Editor's note: The story has been updated to clarify a detail regarding compensation treatment under a higher tax rate.
NEW YORK (TheStreet) -- As bonus season approaches, Wall Street may time payouts to avoid a possible tax increase in the New Year.
"Bush-era" tax provisions that benefitted the wealthy are set to expire at the end of 2010. If Congress doesn't extend the favorable rates through next year, it could make a big difference whether employees at Wall Street behemoths like Goldman Sachs (GS), JPMorgan Chase (JPM), Morgan Stanley (MS), Bank of America (BAC), Citigroup (C) and the like earn their income by year-end.

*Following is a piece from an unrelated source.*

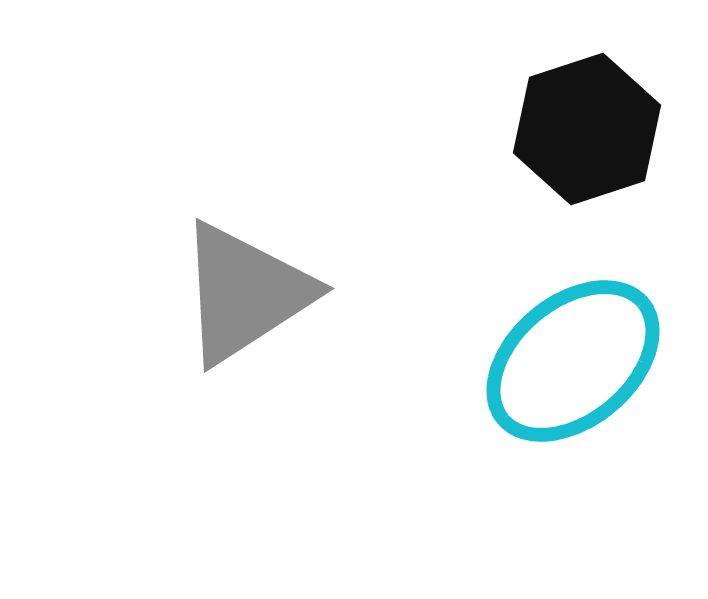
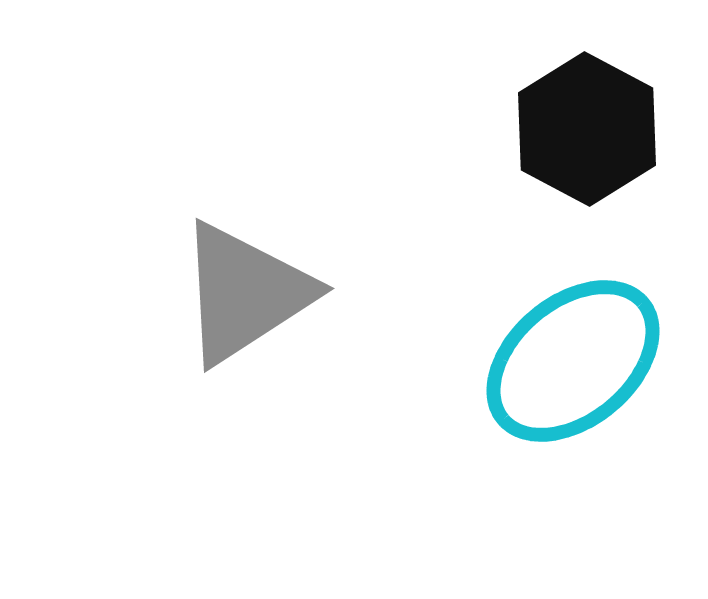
black hexagon: rotated 14 degrees counterclockwise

Some big banks pay bonuses before year-end, while others delay the holiday gift til early January. However, the sunset of a Bush-era tax break may cause them to award compensation in 2010. "Executives are thinking about deferred compensation choices -- deferring bonuses and income, which they can choose to do," says Greg Rosica, a tax partner at Ernst & Young. "People who have stock options are considering the strategy with that. At companies paying out bonuses, early January vs. December can be a very different tax situation for the recipients."The Obama administration and most of its Democratic peers in Congress favor an approach that would extend tax cuts for the middle-class, but allow rates to rise for top earners. That would mean any individual earning more than $200,000 a year or any family earning more than $250,000 a year will pay a rate of nearly 40% in 2011, rather than the current 35%. For someone earning $500,000 - the average compensation of a Goldman Sachs employee last year - that's at least at least a $150,000 tax hit on income alone, not including deductions or other potential tax hikes on the horizon. For executives and star traders who earn millions of dollars a year, the hike has an even greater impact. Additonally, a Mercer study performed for TheStreet shows that top banks shifted more compensation into "long-term" incentives like options and restricted stock. It was a move that came at the urging of corporate-governance experts and mirrored what the Obama administration's pay czar, Kenneth Feinberg, was pushing large financial firms like American International Group (AIG) to do. Yet tax rates on capital gains from cashing in those types of compensation stand to more than double for top earners. If and when the tax policies implemented by President Bush expire, cap-gains rates will move from 15% to the taxpayer's current income tax rate - in other words, potentially 39.6% in 2011, and 40.5% in the coming years. Wall Street has shown that it's willing to shift pay-out dates to benefit its employees: Merrill Lynch management decided to dole out billions of dollars in bonuses at the end of 2008, days before the troubled investment bank collapsed into Bank of America's arms. So, perhaps bankers and traders may get at least one last year of relatively low tax rates if bank managers decide to pay bonuses in 2010.